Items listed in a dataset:

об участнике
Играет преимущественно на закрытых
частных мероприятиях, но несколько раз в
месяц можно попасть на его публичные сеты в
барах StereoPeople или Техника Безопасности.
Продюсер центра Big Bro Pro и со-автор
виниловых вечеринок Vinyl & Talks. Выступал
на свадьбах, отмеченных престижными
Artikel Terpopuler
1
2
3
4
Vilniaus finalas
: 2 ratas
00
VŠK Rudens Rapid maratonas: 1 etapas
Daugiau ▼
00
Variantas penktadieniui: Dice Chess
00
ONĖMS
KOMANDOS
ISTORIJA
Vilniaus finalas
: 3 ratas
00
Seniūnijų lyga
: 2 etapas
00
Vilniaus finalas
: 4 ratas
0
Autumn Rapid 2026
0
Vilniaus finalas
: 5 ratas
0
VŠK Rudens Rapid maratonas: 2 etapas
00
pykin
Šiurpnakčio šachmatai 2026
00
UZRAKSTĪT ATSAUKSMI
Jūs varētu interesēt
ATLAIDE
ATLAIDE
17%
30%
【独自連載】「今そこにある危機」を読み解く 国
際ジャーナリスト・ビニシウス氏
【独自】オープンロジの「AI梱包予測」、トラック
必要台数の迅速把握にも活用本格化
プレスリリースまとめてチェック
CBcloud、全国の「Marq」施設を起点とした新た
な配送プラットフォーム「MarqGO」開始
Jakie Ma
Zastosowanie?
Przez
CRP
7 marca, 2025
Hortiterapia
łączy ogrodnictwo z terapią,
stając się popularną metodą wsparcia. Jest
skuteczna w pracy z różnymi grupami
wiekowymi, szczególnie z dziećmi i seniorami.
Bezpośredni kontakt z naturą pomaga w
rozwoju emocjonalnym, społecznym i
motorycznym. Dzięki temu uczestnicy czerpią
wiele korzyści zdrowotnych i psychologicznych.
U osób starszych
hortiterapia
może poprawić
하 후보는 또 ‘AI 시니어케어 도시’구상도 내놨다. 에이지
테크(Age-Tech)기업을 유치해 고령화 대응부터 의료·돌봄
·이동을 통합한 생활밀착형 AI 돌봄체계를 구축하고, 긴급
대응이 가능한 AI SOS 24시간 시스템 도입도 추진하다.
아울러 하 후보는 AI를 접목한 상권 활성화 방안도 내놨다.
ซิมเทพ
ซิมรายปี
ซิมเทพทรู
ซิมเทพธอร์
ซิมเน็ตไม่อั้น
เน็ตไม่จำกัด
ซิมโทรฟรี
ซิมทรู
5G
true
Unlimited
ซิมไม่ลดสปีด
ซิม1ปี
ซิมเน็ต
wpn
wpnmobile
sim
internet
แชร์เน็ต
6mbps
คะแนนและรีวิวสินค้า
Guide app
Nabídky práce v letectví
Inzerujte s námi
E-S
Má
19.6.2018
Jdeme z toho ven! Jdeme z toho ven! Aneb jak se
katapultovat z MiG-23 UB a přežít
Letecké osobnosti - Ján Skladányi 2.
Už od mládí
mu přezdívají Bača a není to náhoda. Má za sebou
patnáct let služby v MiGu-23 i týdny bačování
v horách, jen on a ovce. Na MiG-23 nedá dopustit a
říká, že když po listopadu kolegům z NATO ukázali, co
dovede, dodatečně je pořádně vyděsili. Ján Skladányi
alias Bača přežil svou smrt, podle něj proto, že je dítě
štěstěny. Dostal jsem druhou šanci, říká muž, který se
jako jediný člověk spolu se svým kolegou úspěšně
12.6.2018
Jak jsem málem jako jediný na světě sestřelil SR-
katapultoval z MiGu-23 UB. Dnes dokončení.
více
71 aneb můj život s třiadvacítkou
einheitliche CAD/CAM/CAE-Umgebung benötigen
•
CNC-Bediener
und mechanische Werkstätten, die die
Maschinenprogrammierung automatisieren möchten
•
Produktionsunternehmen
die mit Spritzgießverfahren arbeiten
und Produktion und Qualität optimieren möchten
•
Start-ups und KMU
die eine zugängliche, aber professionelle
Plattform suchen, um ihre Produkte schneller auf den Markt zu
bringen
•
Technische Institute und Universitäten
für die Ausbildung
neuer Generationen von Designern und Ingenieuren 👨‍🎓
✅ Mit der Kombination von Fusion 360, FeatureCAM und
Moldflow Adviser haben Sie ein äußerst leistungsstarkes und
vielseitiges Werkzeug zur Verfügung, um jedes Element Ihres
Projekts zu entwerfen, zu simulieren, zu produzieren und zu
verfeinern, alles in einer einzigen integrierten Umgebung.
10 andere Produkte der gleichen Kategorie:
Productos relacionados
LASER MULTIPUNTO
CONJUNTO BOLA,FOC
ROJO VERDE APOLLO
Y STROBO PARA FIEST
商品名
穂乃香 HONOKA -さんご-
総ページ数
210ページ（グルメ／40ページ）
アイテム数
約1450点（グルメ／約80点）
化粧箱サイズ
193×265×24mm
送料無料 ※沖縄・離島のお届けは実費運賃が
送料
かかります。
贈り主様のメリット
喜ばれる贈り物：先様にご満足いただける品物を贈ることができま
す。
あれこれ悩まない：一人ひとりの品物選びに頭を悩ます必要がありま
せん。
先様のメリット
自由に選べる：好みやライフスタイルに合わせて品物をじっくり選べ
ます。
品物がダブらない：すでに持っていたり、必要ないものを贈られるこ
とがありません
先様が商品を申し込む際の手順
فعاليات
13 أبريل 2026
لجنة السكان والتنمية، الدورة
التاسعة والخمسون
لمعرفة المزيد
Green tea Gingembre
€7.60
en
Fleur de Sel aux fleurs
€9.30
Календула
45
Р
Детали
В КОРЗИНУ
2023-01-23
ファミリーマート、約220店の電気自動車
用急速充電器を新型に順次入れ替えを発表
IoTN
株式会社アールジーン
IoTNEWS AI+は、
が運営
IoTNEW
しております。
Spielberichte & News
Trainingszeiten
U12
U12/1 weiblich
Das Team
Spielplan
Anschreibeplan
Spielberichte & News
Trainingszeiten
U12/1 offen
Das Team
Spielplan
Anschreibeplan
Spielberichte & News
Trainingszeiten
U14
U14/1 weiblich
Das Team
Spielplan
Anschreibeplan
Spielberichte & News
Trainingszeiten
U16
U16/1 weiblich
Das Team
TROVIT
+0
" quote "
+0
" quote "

Exercise directions: Repeat every record above exactly as it appears.

Task result:
об участнике
Играет преимущественно на закрытых
частных мероприятиях, но несколько раз в
месяц можно попасть на его публичные сеты в
барах StereoPeople или Техника Безопасности.
Продюсер центра Big Bro Pro и со-автор
виниловых вечеринок Vinyl & Talks. Выступал
на свадьбах, отмеченных престижными
Artikel Terpopuler
1
2
3
4
Vilniaus finalas
: 2 ratas
00
VŠK Rudens Rapid maratonas: 1 etapas
Daugiau ▼
00
Variantas penktadieniui: Dice Chess
00
ONĖMS
KOMANDOS
ISTORIJA
Vilniaus finalas
: 3 ratas
00
Seniūnijų lyga
: 2 etapas
00
Vilniaus finalas
: 4 ratas
0
Autumn Rapid 2026
0
Vilniaus finalas
: 5 ratas
0
VŠK Rudens Rapid maratonas: 2 etapas
00
pykin
Šiurpnakčio šachmatai 2026
00
UZRAKSTĪT ATSAUKSMI
Jūs varētu interesēt
ATLAIDE
ATLAIDE
17%
30%
【独自連載】「今そこにある危機」を読み解く 国
際ジャーナリスト・ビニシウス氏
【独自】オープンロジの「AI梱包予測」、トラック
必要台数の迅速把握にも活用本格化
プレスリリースまとめてチェック
CBcloud、全国の「Marq」施設を起点とした新た
な配送プラットフォーム「MarqGO」開始
Jakie Ma
Zastosowanie?
Przez
CRP
7 marca, 2025
Hortiterapia
łączy ogrodnictwo z terapią,
stając się popularną metodą wsparcia. Jest
skuteczna w pracy z różnymi grupami
wiekowymi, szczególnie z dziećmi i seniorami.
Bezpośredni kontakt z naturą pomaga w
rozwoju emocjonalnym, społecznym i
motorycznym. Dzięki temu uczestnicy czerpią
wiele korzyści zdrowotnych i psychologicznych.
U osób starszych
hortiterapia
może poprawić
하 후보는 또 ‘AI 시니어케어 도시’구상도 내놨다. 에이지
테크(Age-Tech)기업을 유치해 고령화 대응부터 의료·돌봄
·이동을 통합한 생활밀착형 AI 돌봄체계를 구축하고, 긴급
대응이 가능한 AI SOS 24시간 시스템 도입도 추진하다.
아울러 하 후보는 AI를 접목한 상권 활성화 방안도 내놨다.
ซิมเทพ
ซิมรายปี
ซิมเทพทรู
ซิมเทพธอร์
ซิมเน็ตไม่อั้น
เน็ตไม่จำกัด
ซิมโทรฟรี
ซิมทรู
5G
true
Unlimited
ซิมไม่ลดสปีด
ซิม1ปี
ซิมเน็ต
wpn
wpnmobile
sim
internet
แชร์เน็ต
6mbps
คะแนนและรีวิวสินค้า
Guide app
Nabídky práce v letectví
Inzerujte s námi
E-S
Má
19.6.2018
Jdeme z toho ven! Jdeme z toho ven! Aneb jak se
katapultovat z MiG-23 UB a přežít
Letecké osobnosti - Ján Skladányi 2.
Už od mládí
mu přezdívají Bača a není to náhoda. Má za sebou
patnáct let služby v MiGu-23 i týdny bačování
v horách, jen on a ovce. Na MiG-23 nedá dopustit a
říká, že když po listopadu kolegům z NATO ukázali, co
dovede, dodatečně je pořádně vyděsili. Ján Skladányi
alias Bača přežil svou smrt, podle něj proto, že je dítě
štěstěny. Dostal jsem druhou šanci, říká muž, který se
jako jediný člověk spolu se svým kolegou úspěšně
12.6.2018
Jak jsem málem jako jediný na světě sestřelil SR-
katapultoval z MiGu-23 UB. Dnes dokončení.
více
71 aneb můj život s třiadvacítkou
einheitliche CAD/CAM/CAE-Umgebung benötigen
•
CNC-Bediener
und mechanische Werkstätten, die die
Maschinenprogrammierung automatisieren möchten
•
Produktionsunternehmen
die mit Spritzgießverfahren arbeiten
und Produktion und Qualität optimieren möchten
•
Start-ups und KMU
die eine zugängliche, aber professionelle
Plattform suchen, um ihre Produkte schneller auf den Markt zu
bringen
•
Technische Institute und Universitäten
für die Ausbildung
neuer Generationen von Designern und Ingenieuren 👨‍🎓
✅ Mit der Kombination von Fusion 360, FeatureCAM und
Moldflow Adviser haben Sie ein äußerst leistungsstarkes und
vielseitiges Werkzeug zur Verfügung, um jedes Element Ihres
Projekts zu entwerfen, zu simulieren, zu produzieren und zu
verfeinern, alles in einer einzigen integrierten Umgebung.
10 andere Produkte der gleichen Kategorie:
Productos relacionados
LASER MULTIPUNTO
CONJUNTO BOLA,FOC
ROJO VERDE APOLLO
Y STROBO PARA FIEST
商品名
穂乃香 HONOKA -さんご-
総ページ数
210ページ（グルメ／40ページ）
アイテム数
約1450点（グルメ／約80点）
化粧箱サイズ
193×265×24mm
送料無料 ※沖縄・離島のお届けは実費運賃が
送料
かかります。
贈り主様のメリット
喜ばれる贈り物：先様にご満足いただける品物を贈ることができま
す。
あれこれ悩まない：一人ひとりの品物選びに頭を悩ます必要がありま
せん。
先様のメリット
自由に選べる：好みやライフスタイルに合わせて品物をじっくり選べ
ます。
品物がダブらない：すでに持っていたり、必要ないものを贈られるこ
とがありません
先様が商品を申し込む際の手順
فعاليات
13 أبريل 2026
لجنة السكان والتنمية، الدورة
التاسعة والخمسون
لمعرفة المزيد
Green tea Gingembre
€7.60
en
Fleur de Sel aux fleurs
€9.30
Календула
45
Р
Детали
В КОРЗИНУ
2023-01-23
ファミリーマート、約220店の電気自動車
用急速充電器を新型に順次入れ替えを発表
IoTN
株式会社アールジーン
IoTNEWS AI+は、
が運営
IoTNEW
しております。
Spielberichte & News
Trainingszeiten
U12
U12/1 weiblich
Das Team
Spielplan
Anschreibeplan
Spielberichte & News
Trainingszeiten
U12/1 offen
Das Team
Spielplan
Anschreibeplan
Spielberichte & News
Trainingszeiten
U14
U14/1 weiblich
Das Team
Spielplan
Anschreibeplan
Spielberichte & News
Trainingszeiten
U16
U16/1 weiblich
Das Team
TROVIT
+0
" quote "
+0
" quote "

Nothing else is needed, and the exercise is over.